Aug 16 14:45:32 10.32.13.1 kubelet-1.23.6[587969]: W0816 14:45:32.244564  587969 clientconn.go:1331] [core] grpc: addrConn.createTransport failed to connect to {/var/lib/kubelet/plugins_registry/mellanox.com_mlnx_sriov_rdma.sock /var/lib/kubelet/plugins_registry/mellanox.com_mlnx_sriov_rdma.sock <nil> 0 <nil>}. Err: connection error: desc = "transport: Error while dialing dial unix /var/lib/kubelet/plugins_registry/mellanox.com_mlnx_sriov_rdma.sock: connect: no such file or directory". Reconnecting...
Aug 16 14:45:36 10.32.13.1 kubelet-1.23.6[587969]: W0816 14:45:36.863409  587969 clientconn.go:1331] [core] grpc: addrConn.createTransport failed to connect to {/var/lib/kubelet/plugins_registry/mellanox.com_mlnx_sriov_rdma.sock /var/lib/kubelet/plugins_registry/mellanox.com_mlnx_sriov_rdma.sock <nil> 0 <nil>}. Err: connection error: desc = "transport: Error while dialing dial unix /var/lib/kubelet/plugins_registry/mellanox.com_mlnx_sriov_rdma.sock: connect: no such file or directory". Reconnecting...
Aug 16 14:45:37 10.32.13.1 kubelet-1.23.6[587969]: E0816 14:45:37.456842  587969 endpoint.go:63] "Can't create new endpoint with socket path" err="failed to dial device plugin: context deadline exceeded" path="/var/lib/kubelet/plugins_registry/mellanox.com_mlnx_sriov_rdma.sock"
SchSeba commented 2 months ago

Hi @jeffreyyjp can't you update the volume mount for the device plugin container?

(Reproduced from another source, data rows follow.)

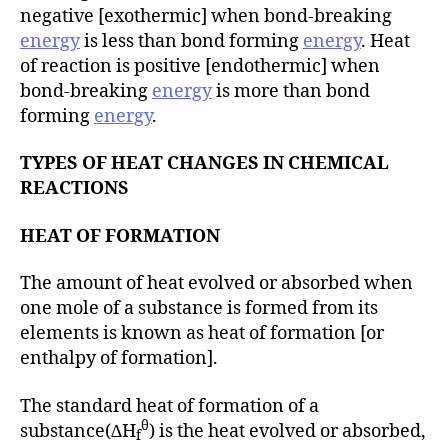
negative [exothermic] when bond-breaking
energy
is less than bond forming
energy
. Heat
of reaction is positive [endothermic] when
bond-breaking
energy
is more than bond
forming
energy
.
TYPES OF HEAT CHANGES IN CHEMICAL
REACTIONS
HEAT OF FORMATION
The amount of heat evolved or absorbed when
one mole of a substance is formed from its
elements is known as heat of formation [or
enthalpy of formation].
The standard heat of formation of a
θ
substance(∆H
) is the heat evolved or absorbed,
f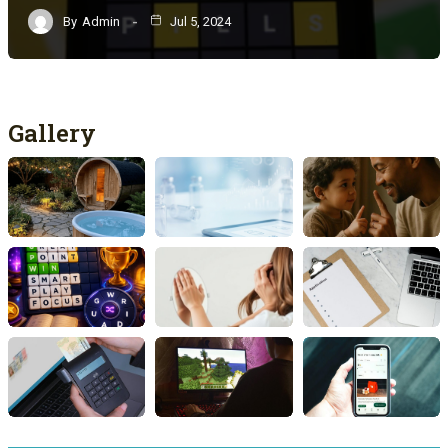
By
Admin
Jul 5, 2024
Gallery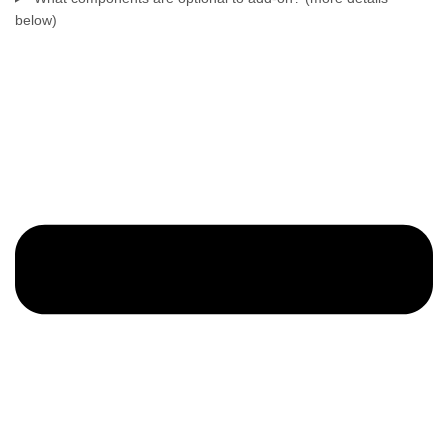
below)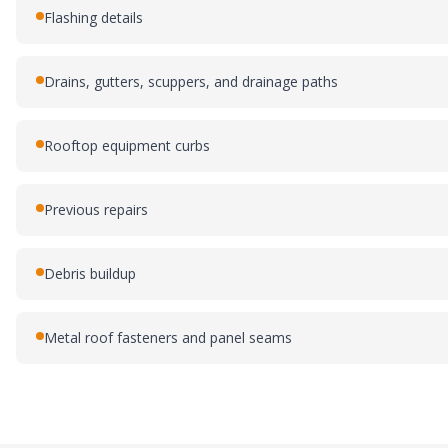
Flashing details
Drains, gutters, scuppers, and drainage paths
Rooftop equipment curbs
Previous repairs
Debris buildup
Metal roof fasteners and panel seams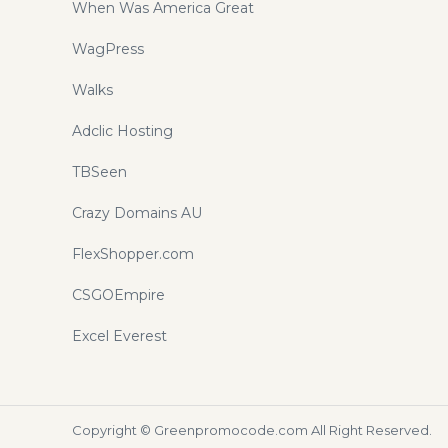
When Was America Great
WagPress
Walks
Adclic Hosting
TBSeen
Crazy Domains AU
FlexShopper.com
CSGOEmpire
Excel Everest
Copyright ©
Greenpromocode.com
All Right Reserved.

adrianchiris commented 2 months ago

i have set "enhancement" label on it since device plugin never supported alternative kubelet root dir.

after seeing @jeffreyyjp latest comment i believe its not enough to update the mounts.

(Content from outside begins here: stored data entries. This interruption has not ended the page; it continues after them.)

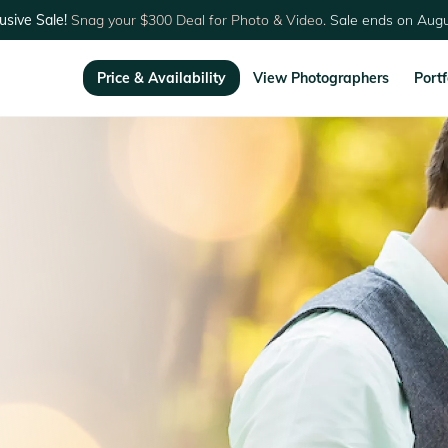
usive Sale!
Snag your $300 Deal for Photo & Video.
Sale ends on Augu
Price & Availability
View Photographers
Portf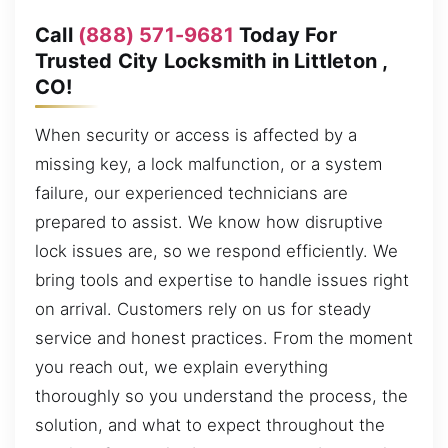
Call
(888) 571-9681
Today For
Trusted City Locksmith in Littleton ,
CO!
When security or access is affected by a
missing key, a lock malfunction, or a system
failure, our experienced technicians are
prepared to assist. We know how disruptive
lock issues are, so we respond efficiently. We
bring tools and expertise to handle issues right
on arrival. Customers rely on us for steady
service and honest practices. From the moment
you reach out, we explain everything
thoroughly so you understand the process, the
solution, and what to expect throughout the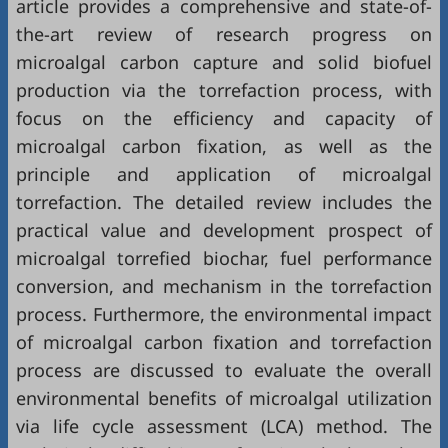
article provides a comprehensive and state-of-
the-art review of research progress on
microalgal carbon capture and solid biofuel
production via the torrefaction process, with
focus on the efficiency and capacity of
microalgal carbon fixation, as well as the
principle and application of microalgal
torrefaction. The detailed review includes the
practical value and development prospect of
microalgal torrefied biochar, fuel performance
conversion, and mechanism in the torrefaction
process. Furthermore, the environmental impact
of microalgal carbon fixation and torrefaction
process are discussed to evaluate the overall
environmental benefits of microalgal utilization
via life cycle assessment (LCA) method. The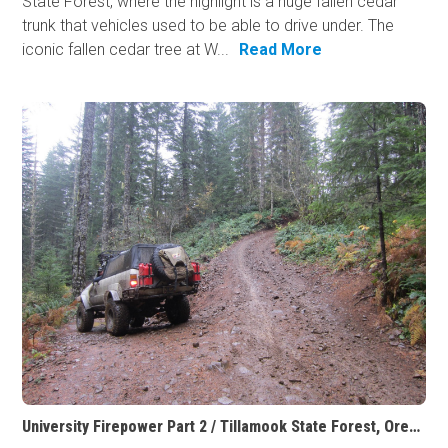
State Forest, where the highlight is a huge fallen cedar
trunk that vehicles used to be able to drive under. The
iconic fallen cedar tree at W...
Read More
University Firepower Part 2 / Tillamook State Forest, Oregon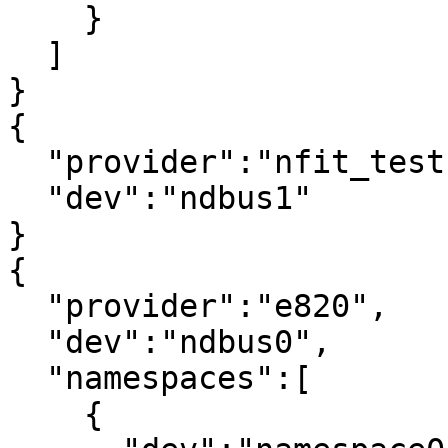
    }

  ]

}

{

  "provider":"nfit_test.0",

  "dev":"ndbus1"

}

{

  "provider":"e820",

  "dev":"ndbus0",

  "namespaces":[

    {
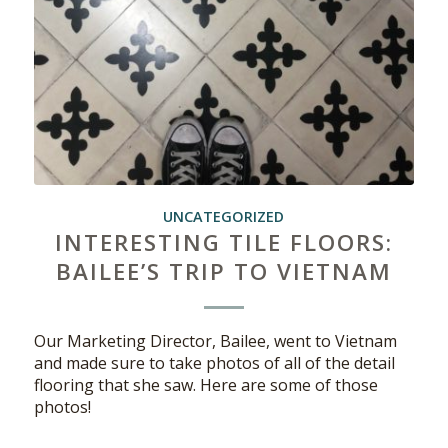
UNCATEGORIZED
INTERESTING TILE FLOORS:
BAILEE’S TRIP TO VIETNAM
Our Marketing Director, Bailee, went to Vietnam
and made sure to take photos of all of the detail
flooring that she saw. Here are some of those
photos!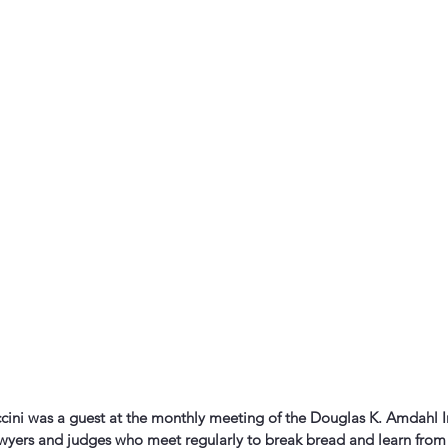
cini was a guest at the monthly meeting of the Douglas K. Amdahl In
awyers and judges who meet regularly to break bread and learn from 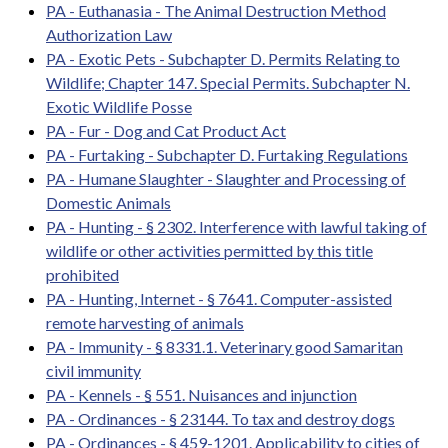
PA - Euthanasia - The Animal Destruction Method
Authorization Law
PA - Exotic Pets - Subchapter D. Permits Relating to
Wildlife; Chapter 147. Special Permits. Subchapter N.
Exotic Wildlife Posse
PA - Fur - Dog and Cat Product Act
PA - Furtaking - Subchapter D. Furtaking Regulations
PA - Humane Slaughter - Slaughter and Processing of
Domestic Animals
PA - Hunting - § 2302. Interference with lawful taking of
wildlife or other activities permitted by this title
prohibited
PA - Hunting, Internet - § 7641. Computer-assisted
remote harvesting of animals
PA - Immunity - § 8331.1. Veterinary good Samaritan
civil immunity
PA - Kennels - § 551. Nuisances and injunction
PA - Ordinances - § 23144. To tax and destroy dogs
PA - Ordinances - § 459-1201. Applicability to cities of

i believe its because of how we do plugin resgistration. we set endpoint to the path within the container in PluginInfo message which is part of GetInfo call. see [1][2]

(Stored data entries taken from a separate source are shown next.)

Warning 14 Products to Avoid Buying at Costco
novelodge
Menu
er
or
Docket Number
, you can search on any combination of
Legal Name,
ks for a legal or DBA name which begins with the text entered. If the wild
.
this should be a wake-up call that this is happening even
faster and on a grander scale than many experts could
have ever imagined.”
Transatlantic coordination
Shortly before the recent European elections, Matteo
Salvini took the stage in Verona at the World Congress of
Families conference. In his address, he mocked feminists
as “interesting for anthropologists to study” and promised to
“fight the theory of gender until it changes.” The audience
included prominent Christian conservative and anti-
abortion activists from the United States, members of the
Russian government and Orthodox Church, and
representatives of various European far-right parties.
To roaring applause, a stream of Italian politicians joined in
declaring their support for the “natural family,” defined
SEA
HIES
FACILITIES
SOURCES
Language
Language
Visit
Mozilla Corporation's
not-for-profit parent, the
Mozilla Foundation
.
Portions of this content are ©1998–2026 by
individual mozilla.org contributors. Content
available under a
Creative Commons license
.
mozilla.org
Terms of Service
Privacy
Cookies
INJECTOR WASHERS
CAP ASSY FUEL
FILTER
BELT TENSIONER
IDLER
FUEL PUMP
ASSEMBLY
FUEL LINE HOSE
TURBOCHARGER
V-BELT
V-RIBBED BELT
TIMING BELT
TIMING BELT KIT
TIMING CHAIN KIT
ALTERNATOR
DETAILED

[1] https://github.com/kubernetes/kubernetes/blob/cb7b4ea648a97bdbf8f4f1b8655a7a110c9f78d0/staging/src/k8s.io/kubelet/pkg/apis/pluginregistration/v1/api.proto#L31 [2]https://github.com/k8snetworkplumbingwg/sriov-network-device-plugin/blob/7dedc64cd1b89275059f33d7a2ecae9e03388e79/pkg/resources/server.go#L107

i think, if we leave Endpoint field unset, kubernetes will use the same path for the socket as it did for registration.

jeffreyyjp commented 2 months ago

@SchSeba I already updated my volume mount about host path, but I need to add ln -s /data/kubelet/plugins_registry /var/lib/kubelet/plugins_registry in my host(not container). And then everything is fine.